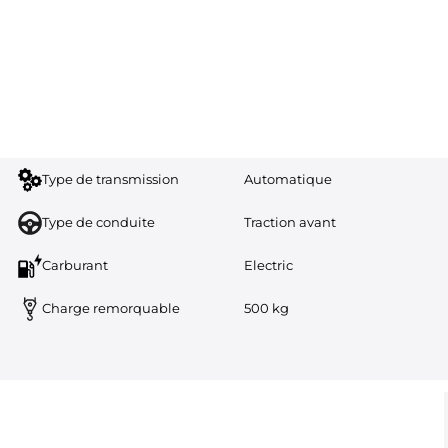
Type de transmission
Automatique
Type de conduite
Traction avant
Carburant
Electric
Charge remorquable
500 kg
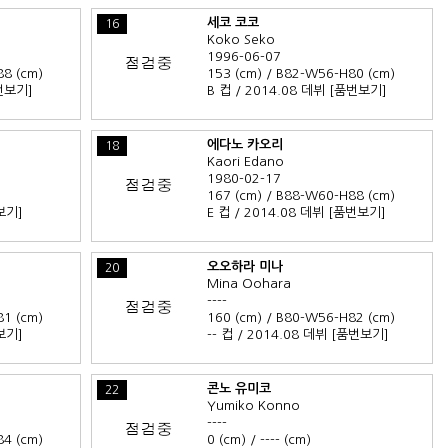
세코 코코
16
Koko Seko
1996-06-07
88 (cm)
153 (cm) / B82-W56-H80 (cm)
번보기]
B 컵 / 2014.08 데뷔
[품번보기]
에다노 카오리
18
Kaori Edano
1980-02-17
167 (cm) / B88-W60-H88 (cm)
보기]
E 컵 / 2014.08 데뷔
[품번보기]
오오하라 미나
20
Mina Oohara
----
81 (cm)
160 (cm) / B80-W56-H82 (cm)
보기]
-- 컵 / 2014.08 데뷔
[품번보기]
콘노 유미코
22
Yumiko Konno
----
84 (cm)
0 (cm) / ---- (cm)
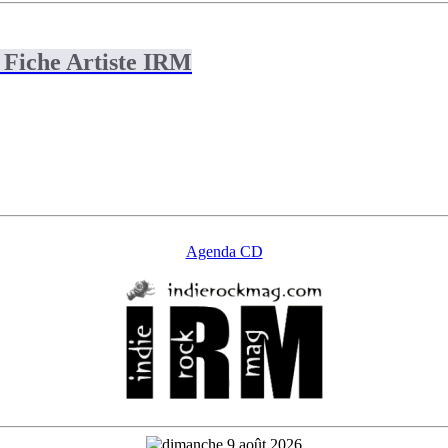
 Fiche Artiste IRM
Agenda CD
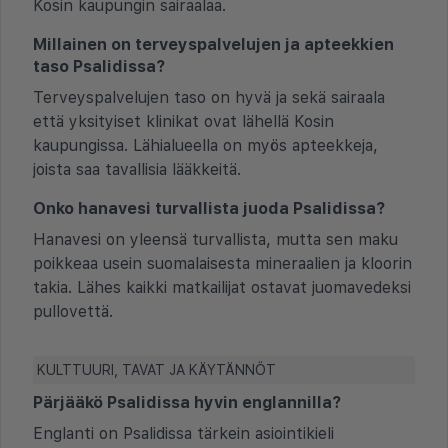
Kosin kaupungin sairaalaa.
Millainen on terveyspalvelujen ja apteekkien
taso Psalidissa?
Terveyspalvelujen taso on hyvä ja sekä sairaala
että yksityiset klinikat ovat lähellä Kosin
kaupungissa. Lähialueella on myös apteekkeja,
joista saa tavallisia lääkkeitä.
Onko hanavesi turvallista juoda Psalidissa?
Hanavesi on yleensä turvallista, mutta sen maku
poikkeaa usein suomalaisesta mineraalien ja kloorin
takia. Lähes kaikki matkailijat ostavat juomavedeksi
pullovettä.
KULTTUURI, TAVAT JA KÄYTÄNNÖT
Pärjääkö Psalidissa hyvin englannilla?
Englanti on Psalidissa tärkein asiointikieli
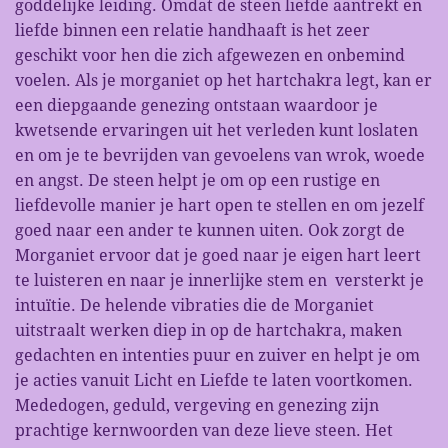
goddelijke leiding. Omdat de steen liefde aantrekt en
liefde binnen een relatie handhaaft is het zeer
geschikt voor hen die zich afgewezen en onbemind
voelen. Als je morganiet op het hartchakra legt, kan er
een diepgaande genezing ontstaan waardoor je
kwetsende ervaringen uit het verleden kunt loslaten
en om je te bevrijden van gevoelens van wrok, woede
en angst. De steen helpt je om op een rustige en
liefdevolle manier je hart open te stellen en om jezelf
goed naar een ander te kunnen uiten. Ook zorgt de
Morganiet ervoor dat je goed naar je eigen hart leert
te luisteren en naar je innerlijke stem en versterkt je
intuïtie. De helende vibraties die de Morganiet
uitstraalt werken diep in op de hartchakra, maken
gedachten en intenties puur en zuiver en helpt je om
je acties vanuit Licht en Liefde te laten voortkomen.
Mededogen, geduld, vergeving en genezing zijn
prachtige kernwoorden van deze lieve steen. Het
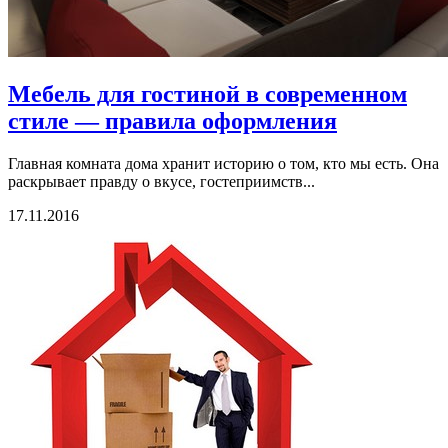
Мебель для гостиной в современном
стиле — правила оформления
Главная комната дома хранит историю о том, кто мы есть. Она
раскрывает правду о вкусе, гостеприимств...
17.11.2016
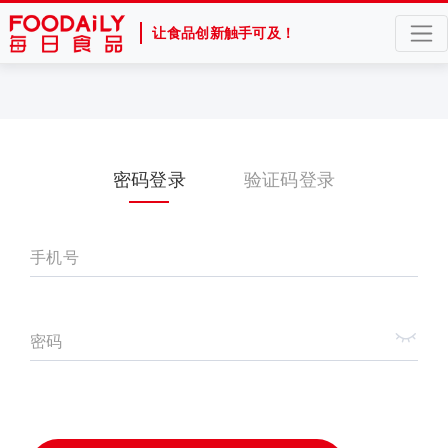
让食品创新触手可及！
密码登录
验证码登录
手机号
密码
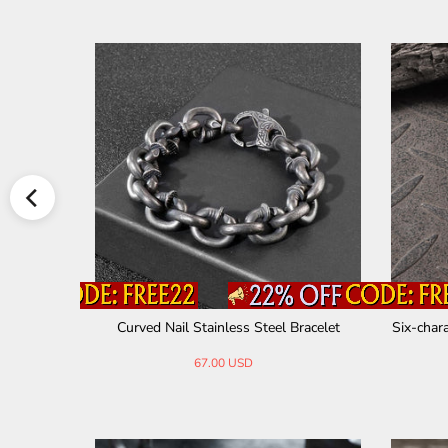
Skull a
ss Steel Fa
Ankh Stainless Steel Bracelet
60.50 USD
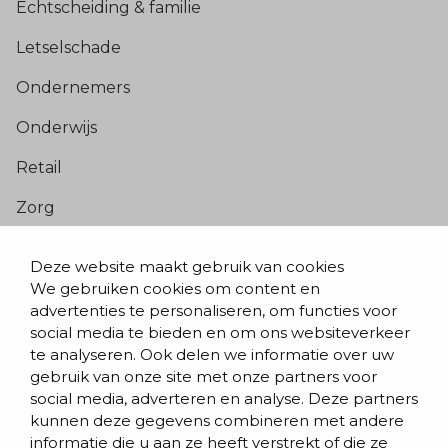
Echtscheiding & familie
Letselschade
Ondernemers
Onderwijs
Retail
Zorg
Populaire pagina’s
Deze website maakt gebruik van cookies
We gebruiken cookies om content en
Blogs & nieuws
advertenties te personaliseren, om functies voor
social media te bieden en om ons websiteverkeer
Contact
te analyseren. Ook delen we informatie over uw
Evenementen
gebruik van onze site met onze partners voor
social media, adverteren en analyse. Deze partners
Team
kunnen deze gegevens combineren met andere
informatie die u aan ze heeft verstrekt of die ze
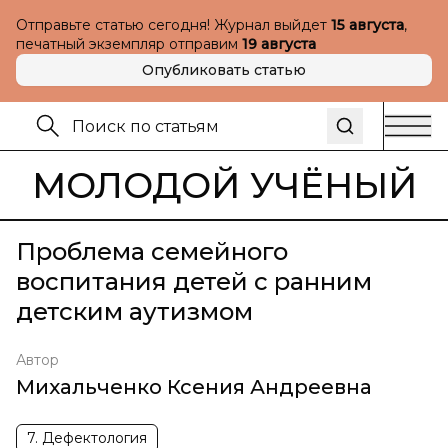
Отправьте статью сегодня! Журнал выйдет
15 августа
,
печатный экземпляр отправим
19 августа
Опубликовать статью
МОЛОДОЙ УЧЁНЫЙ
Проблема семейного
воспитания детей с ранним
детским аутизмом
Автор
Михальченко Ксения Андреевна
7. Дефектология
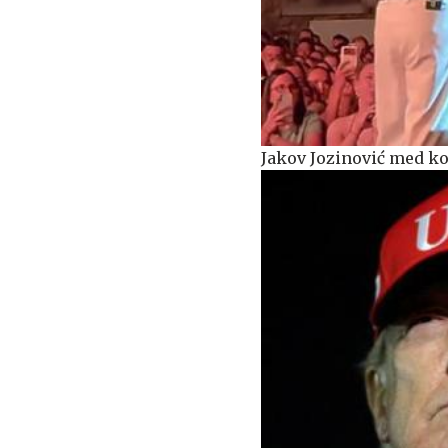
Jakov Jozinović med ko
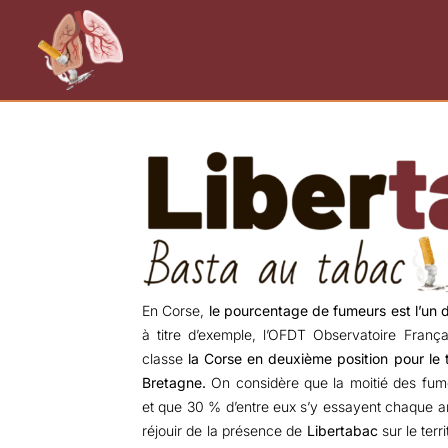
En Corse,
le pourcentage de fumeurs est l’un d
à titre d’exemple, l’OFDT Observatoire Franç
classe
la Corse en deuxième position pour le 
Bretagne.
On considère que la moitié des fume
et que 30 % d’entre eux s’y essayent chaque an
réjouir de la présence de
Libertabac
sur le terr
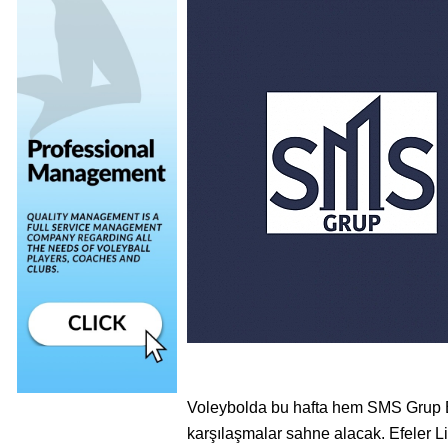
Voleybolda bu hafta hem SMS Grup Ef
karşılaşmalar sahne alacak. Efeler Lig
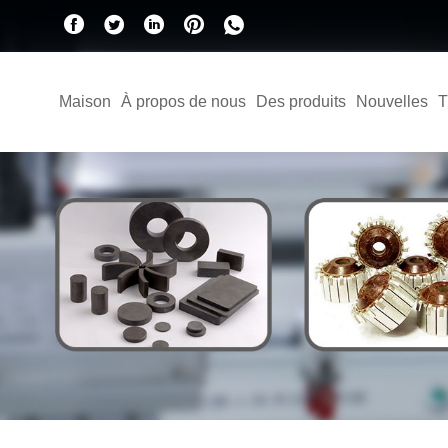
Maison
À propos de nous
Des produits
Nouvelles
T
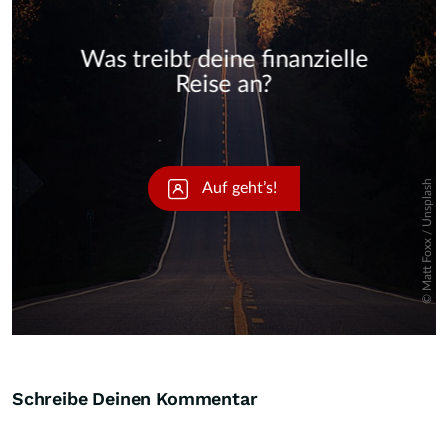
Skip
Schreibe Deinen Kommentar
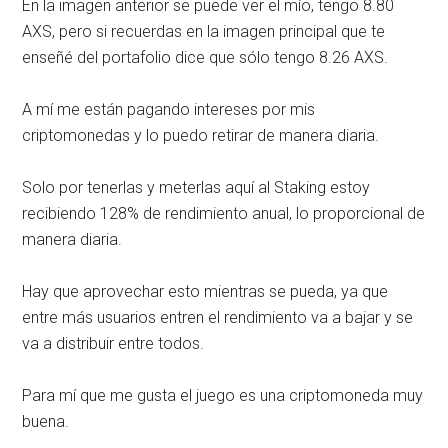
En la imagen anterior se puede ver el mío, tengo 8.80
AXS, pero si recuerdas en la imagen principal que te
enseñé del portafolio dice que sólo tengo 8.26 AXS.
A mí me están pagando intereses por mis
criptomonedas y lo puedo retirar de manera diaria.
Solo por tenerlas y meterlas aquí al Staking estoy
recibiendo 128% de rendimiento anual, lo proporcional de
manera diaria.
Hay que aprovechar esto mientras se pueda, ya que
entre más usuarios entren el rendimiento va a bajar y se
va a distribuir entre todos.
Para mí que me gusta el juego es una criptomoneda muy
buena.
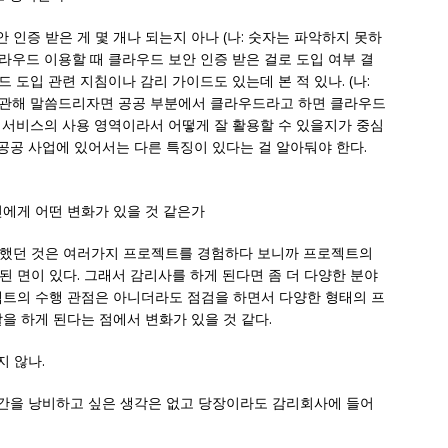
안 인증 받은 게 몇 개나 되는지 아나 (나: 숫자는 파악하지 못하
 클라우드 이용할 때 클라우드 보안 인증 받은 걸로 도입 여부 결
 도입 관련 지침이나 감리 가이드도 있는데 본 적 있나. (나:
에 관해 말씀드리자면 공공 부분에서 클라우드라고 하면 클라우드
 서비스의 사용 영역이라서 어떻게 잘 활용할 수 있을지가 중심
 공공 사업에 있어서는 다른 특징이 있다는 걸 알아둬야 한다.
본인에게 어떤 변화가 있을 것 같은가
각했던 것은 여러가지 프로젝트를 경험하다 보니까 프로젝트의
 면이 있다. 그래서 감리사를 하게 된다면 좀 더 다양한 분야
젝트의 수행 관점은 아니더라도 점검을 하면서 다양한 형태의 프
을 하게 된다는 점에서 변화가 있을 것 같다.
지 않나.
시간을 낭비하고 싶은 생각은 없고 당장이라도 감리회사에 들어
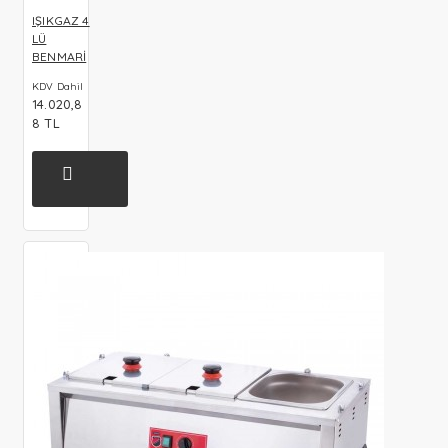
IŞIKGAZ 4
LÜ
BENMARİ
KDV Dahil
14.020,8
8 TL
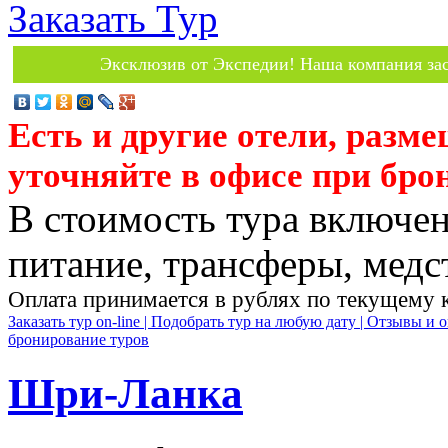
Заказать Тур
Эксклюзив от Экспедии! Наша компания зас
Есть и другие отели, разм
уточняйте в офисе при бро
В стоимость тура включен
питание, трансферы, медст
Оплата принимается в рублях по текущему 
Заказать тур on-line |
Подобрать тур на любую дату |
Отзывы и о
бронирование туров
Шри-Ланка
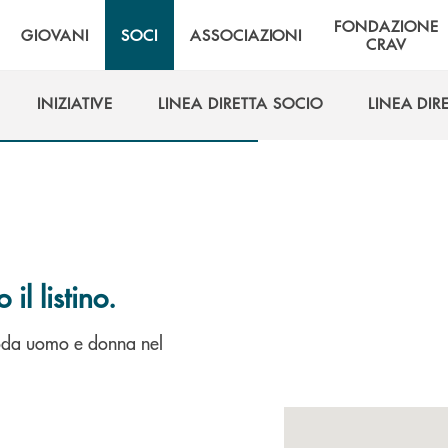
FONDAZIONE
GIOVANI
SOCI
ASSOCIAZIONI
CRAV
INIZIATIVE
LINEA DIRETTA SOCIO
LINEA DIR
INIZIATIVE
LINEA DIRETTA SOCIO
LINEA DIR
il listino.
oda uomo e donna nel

### Task objective
No picture belongs in the copy. Print every entry above exactly as it stands.

### Written response
Type de transmission
Automatique
Type de conduite
Traction avant
Carburant
Electric
Charge remorquable
500 kg
세코 코코
16
Koko Seko
1996-06-07
88 (cm)
153 (cm) / B82-W56-H80 (cm)
번보기]
B 컵 / 2014.08 데뷔
[품번보기]
에다노 카오리
18
Kaori Edano
1980-02-17
167 (cm) / B88-W60-H88 (cm)
보기]
E 컵 / 2014.08 데뷔
[품번보기]
오오하라 미나
20
Mina Oohara
----
81 (cm)
160 (cm) / B80-W56-H82 (cm)
보기]
-- 컵 / 2014.08 데뷔
[품번보기]
콘노 유미코
22
Yumiko Konno
----
84 (cm)
0 (cm) / ---- (cm)
 Fiche Artiste IRM
Agenda CD
Kosin kaupungin sairaalaa.
Millainen on terveyspalvelujen ja apteekkien
taso Psalidissa?
Terveyspalvelujen taso on hyvä ja sekä sairaala
että yksityiset klinikat ovat lähellä Kosin
kaupungissa. Lähialueella on myös apteekkeja,
joista saa tavallisia lääkkeitä.
Onko hanavesi turvallista juoda Psalidissa?
Hanavesi on yleensä turvallista, mutta sen maku
poikkeaa usein suomalaisesta mineraalien ja kloorin
takia. Lähes kaikki matkailijat ostavat juomavedeksi
pullovettä.
KULTTUURI, TAVAT JA KÄYTÄNNÖT
Pärjääkö Psalidissa hyvin englannilla?
Englanti on Psalidissa tärkein asiointikieli
goddelijke leiding. Omdat de steen liefde aantrekt en
liefde binnen een relatie handhaaft is het zeer
geschikt voor hen die zich afgewezen en onbemind
voelen. Als je morganiet op het hartchakra legt, kan er
een diepgaande genezing ontstaan waardoor je
kwetsende ervaringen uit het verleden kunt loslaten
en om je te bevrijden van gevoelens van wrok, woede
en angst. De steen helpt je om op een rustige en
liefdevolle manier je hart open te stellen en om jezelf
goed naar een ander te kunnen uiten. Ook zorgt de
Morganiet ervoor dat je goed naar je eigen hart leert
te luisteren en naar je innerlijke stem en versterkt je
intuïtie. De helende vibraties die de Morganiet
uitstraalt werken diep in op de hartchakra, maken
gedachten en intenties puur en zuiver en helpt je om
je acties vanuit Licht en Liefde te laten voortkomen.
Mededogen, geduld, vergeving en genezing zijn
prachtige kernwoorden van deze lieve steen. Het
Мебель для гостиной в современном
стиле — правила оформления
Главная комната дома хранит историю о том, кто мы есть. Она
раскрывает правду о вкусе, гостеприимств...
17.11.2016
让食品创新触手可及！
密码登录
验证码登录
手机号
密码
Skull a
ss Steel Fa
Ankh Stainless Steel Bracelet
60.50 USD
Echtscheiding & familie
Letselschade
Ondernemers
Onderwijs
Retail
Zorg
Populaire pagina’s
Deze website maakt gebruik van cookies
We gebruiken cookies om content en
Blogs & nieuws
advertenties te personaliseren, om functies voor
social media te bieden en om ons websiteverkeer
Contact
te analyseren. Ook delen we informatie over uw
Evenementen
gebruik van onze site met onze partners voor
social media, adverteren en analyse. Deze partners
Team
kunnen deze gegevens combineren met andere
informatie die u aan ze heeft verstrekt of die ze
Отправьте статью сегодня! Журнал выйдет
15 августа
,
печатный экземпляр отправим
19 августа
Опубликовать статью
МОЛОДОЙ УЧЁНЫЙ
Проблема семейного
воспитания детей с ранним
детским аутизмом
Автор
Михальченко Ксения Андреевна
7. Дефектология
Jakov Jozinović med ko
En Corse,
le pourcentage de fumeurs est l’un d
à titre d’exemple, l’OFDT Observatoire Franç
classe
la Corse en deuxième position pour le 
Bretagne.
On considère que la moitié des fume
et que 30 % d’entre eux s’y essayent chaque an
réjouir de la présence de
Libertabac
sur le terr
Voleybolda bu hafta hem SMS Grup Ef
karşılaşmalar sahne alacak. Efeler Lig
Maison
À propos de nous
Des produits
Nouvelles
T
Skip
Schreibe Deinen Kommentar
En la imagen anterior se puede ver el mío, tengo 8.80
AXS, pero si recuerdas en la imagen principal que te
enseñé del portafolio dice que sólo tengo 8.26 AXS.
A mí me están pagando intereses por mis
criptomonedas y lo puedo retirar de manera diaria.
Solo por tenerlas y meterlas aquí al Staking estoy
recibiendo 128% de rendimiento anual, lo proporcional de
manera diaria.
Hay que aprovechar esto mientras se pueda, ya que
entre más usuarios entren el rendimiento va a bajar y se
va a distribuir entre todos.
Para mí que me gusta el juego es una criptomoneda muy
buena.
안 인증 받은 게 몇 개나 되는지 아나 (나: 숫자는 파악하지 못하
 클라우드 이용할 때 클라우드 보안 인증 받은 걸로 도입 여부 결
 도입 관련 지침이나 감리 가이드도 있는데 본 적 있나. (나:
에 관해 말씀드리자면 공공 부분에서 클라우드라고 하면 클라우드
 서비스의 사용 영역이라서 어떻게 잘 활용할 수 있을지가 중심
 공공 사업에 있어서는 다른 특징이 있다는 걸 알아둬야 한다.
본인에게 어떤 변화가 있을 것 같은가
각했던 것은 여러가지 프로젝트를 경험하다 보니까 프로젝트의
 면이 있다. 그래서 감리사를 하게 된다면 좀 더 다양한 분야
젝트의 수행 관점은 아니더라도 점검을 하면서 다양한 형태의 프
을 하게 된다는 점에서 변화가 있을 것 같다.
지 않나.
시간을 낭비하고 싶은 생각은 없고 당장이라도 감리회사에 들어
IŞIKGAZ 4
LÜ
BENMARİ
KDV Dahil
14.020,8
8 TL
Заказать Тур
Эксклюзив от Экспедии! Наша компания зас
Есть и другие отели, разм
уточняйте в офисе при бро
В стоимость тура включен
питание, трансферы, медст
Оплата принимается в рублях по текущему 
Заказать тур on-line |
Подобрать тур на любую дату |
Отзывы и о
бронирование туров
Шри-Ланка
FONDAZIONE
GIOVANI
SOCI
ASSOCIAZIONI
CRAV
INIZIATIVE
LINEA DIRETTA SOCIO
LINEA DIR
INIZIATIVE
LINEA DIRETTA SOCIO
LINEA DIR
il listino.
oda uomo e donna nel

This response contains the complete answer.